Para assegurar que os patrões aceitassem aumentar o Salário Mínimo Nacional (SMN) de 530 para 557 euros mensais no próximo ano, o Governo decidiu alargar o desconto da Taxa Social Única (TSU) dos actuais 0,75 pontos percentuais (p.p.) para 1,25 p.p. Numa fase anterior das negociações, a ideia era subir o desconto, mas para um ponto percentual.

Aplicando a redução da TSU com base nos mesmos critérios deste ano, a medida garantirá 18,7% da subida. Ou seja, do encargo de 37,4 euros que uma empresa terá ao aumentar um trabalhador para 557 euros, há sete que serão assegurados por via da redução das contribuições.

Associar à subida da remuneração mínima um desconto na TSU tem sido uma medida recorrente, seguida por vários governos, para compensar as empresas pelos encargos com o aumento do salário mínimo.

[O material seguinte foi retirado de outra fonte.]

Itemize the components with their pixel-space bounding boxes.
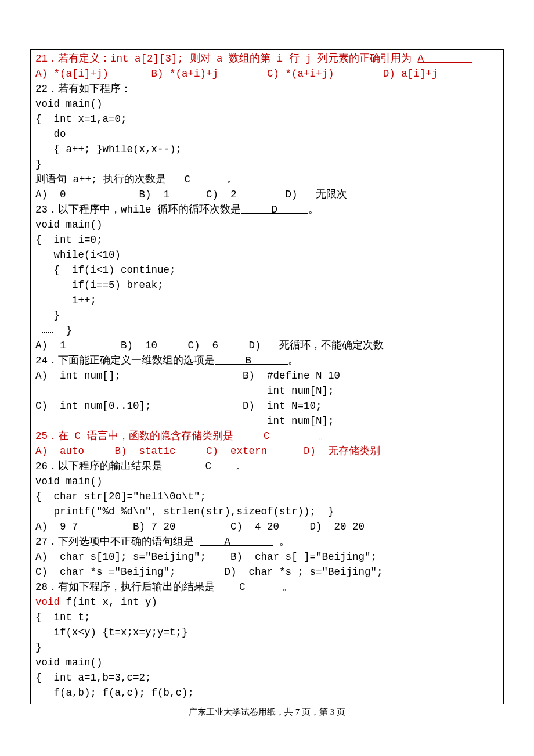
q26-stem-b: 。 bbox=[236, 460, 246, 472]
q23-code-1: void main() bbox=[35, 219, 103, 231]
q23-stem-b: 。 bbox=[308, 204, 319, 215]
q23-code-3: while(i<10) bbox=[35, 249, 121, 261]
q21-answer: A bbox=[418, 53, 473, 64]
q25-options: A) auto B) static C) extern D) 无存储类别 bbox=[35, 445, 380, 457]
q27-stem-a: 27．下列选项中不正确的语句组是 bbox=[35, 536, 200, 548]
q28-code-3: if(x<y) {t=x;x=y;y=t;} bbox=[35, 627, 188, 638]
q24-answer: B bbox=[215, 355, 288, 366]
q22-code-4: { a++; }while(x,x--); bbox=[35, 143, 182, 155]
q23-code-5: if(i==5) break; bbox=[35, 279, 164, 291]
q27-row-2: C) char *s ="Beijing"; D) char *s ; s="B… bbox=[35, 566, 383, 578]
q24-row-2: int num[N]; bbox=[35, 385, 334, 397]
q24-row-1: A) int num[]; B) #define N 10 bbox=[35, 370, 340, 381]
q23-code-7: } bbox=[35, 309, 60, 321]
q22-options: A) 0 B) 1 C) 2 D) 无限次 bbox=[35, 189, 347, 200]
q24-stem-b: 。 bbox=[288, 355, 298, 366]
q28-code-4: } bbox=[35, 642, 42, 653]
q23-options: A) 1 B) 10 C) 6 D) 死循环，不能确定次数 bbox=[35, 340, 384, 351]
q22-tail-b: 。 bbox=[221, 174, 238, 185]
page-container: 21．若有定义：int a[2][3]; 则对 a 数组的第 i 行 j 列元素… bbox=[0, 0, 534, 756]
q27-stem-b: 。 bbox=[273, 536, 290, 548]
q22-answer: C bbox=[166, 174, 221, 185]
q28-code-2: { int t; bbox=[35, 611, 91, 623]
q21-opt-c: C) *(a+i+j) bbox=[267, 68, 383, 80]
q26-stem-a: 26．以下程序的输出结果是 bbox=[35, 460, 163, 472]
q23-code-6: i++; bbox=[35, 294, 96, 306]
q23-code-4: { if(i<1) continue; bbox=[35, 264, 176, 276]
q23-stem-a: 23．以下程序中，while 循环的循环次数是 bbox=[35, 204, 241, 215]
q25-stem-a: 25．在 C 语言中，函数的隐含存储类别是 bbox=[35, 430, 233, 442]
q24-row-3: C) int num[0..10]; D) int N=10; bbox=[35, 400, 322, 412]
q23-code-2: { int i=0; bbox=[35, 234, 103, 246]
q22-code-1: void main() bbox=[35, 98, 103, 110]
q28-code-6: { int a=1,b=3,c=2; bbox=[35, 672, 151, 683]
q24-row-4: int num[N]; bbox=[35, 415, 334, 427]
q21-opt-b: B) *(a+i)+j bbox=[151, 68, 268, 80]
q22-code-5: } bbox=[35, 159, 42, 170]
q27-row-1: A) char s[10]; s="Beijing"; B) char s[ ]… bbox=[35, 551, 377, 563]
q21-opt-d: D) a[i]+j bbox=[383, 68, 438, 80]
q27-answer: A bbox=[200, 536, 273, 548]
content-frame: 21．若有定义：int a[2][3]; 则对 a 数组的第 i 行 j 列元素… bbox=[30, 49, 504, 704]
q28-stem-a: 28．有如下程序，执行后输出的结果是 bbox=[35, 581, 215, 593]
q28-answer: C bbox=[215, 581, 276, 593]
q26-options: A) 9 7 B) 7 20 C) 4 20 D) 20 20 bbox=[35, 521, 365, 532]
q26-code-2: { char str[20]="hel1\0o\t"; bbox=[35, 491, 206, 502]
q23-answer: D bbox=[241, 204, 308, 215]
q22-code-3: do bbox=[35, 128, 66, 140]
q28-code-5: void main() bbox=[35, 657, 103, 668]
q22-tail-a: 则语句 a++; 执行的次数是 bbox=[35, 174, 166, 185]
q23-code-8: …… } bbox=[35, 325, 72, 336]
q28-code-1a: void bbox=[35, 596, 60, 608]
q28-stem-b: 。 bbox=[276, 581, 293, 593]
q25-stem-b: 。 bbox=[312, 430, 329, 442]
q22-code-2: { int x=1,a=0; bbox=[35, 113, 127, 125]
page-footer: 广东工业大学试卷用纸，共 7 页，第 3 页 bbox=[30, 707, 504, 718]
q26-answer: C bbox=[163, 460, 236, 472]
q25-answer: C bbox=[233, 430, 313, 442]
q26-code-1: void main() bbox=[35, 476, 103, 487]
q21-stem: 21．若有定义：int a[2][3]; 则对 a 数组的第 i 行 j 列元素… bbox=[35, 53, 418, 64]
q28-code-7: f(a,b); f(a,c); f(b,c); bbox=[35, 687, 194, 699]
q26-code-3: printf("%d %d\n", strlen(str),sizeof(str… bbox=[35, 506, 334, 517]
q24-stem-a: 24．下面能正确定义一维数组的选项是 bbox=[35, 355, 215, 366]
q28-code-1b: f(int x, int y) bbox=[60, 596, 157, 608]
q21-opt-a: A) *(a[i]+j) bbox=[35, 68, 151, 80]
q22-stem: 22．若有如下程序： bbox=[35, 83, 131, 95]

A opção não é consensual porque, entre outras razões, coloca o Orçamento do Estado e/ou a Segurança Social a financiar parte desse aumento.

Ainda esta quinta-feira, no debate quinzenal que ocorreu na Assembleia da República, a deputada do PEV, Heloísa Apolónia, acusou o Governo de estar a violar o acordo que assinou com este partido (que apoia o executivo socialista ao lado do PCP e do BE) em Novembro do ano passado. "Na nossa posição conjunta, assumimos um compromisso de que não haveria qualquer redução da TSU [para os empregadores]”, afirmou a deputada, sublinhando que a medida não é "um mecanismo de criação de emprego" mas sim "um mecanismo para financiar os patrões”.

Do lado dos defensores da medida, o argumento é o de que a Segurança Social fica sempre a ganhar com o aumento do salário mínimo, porque os descontos aumentam.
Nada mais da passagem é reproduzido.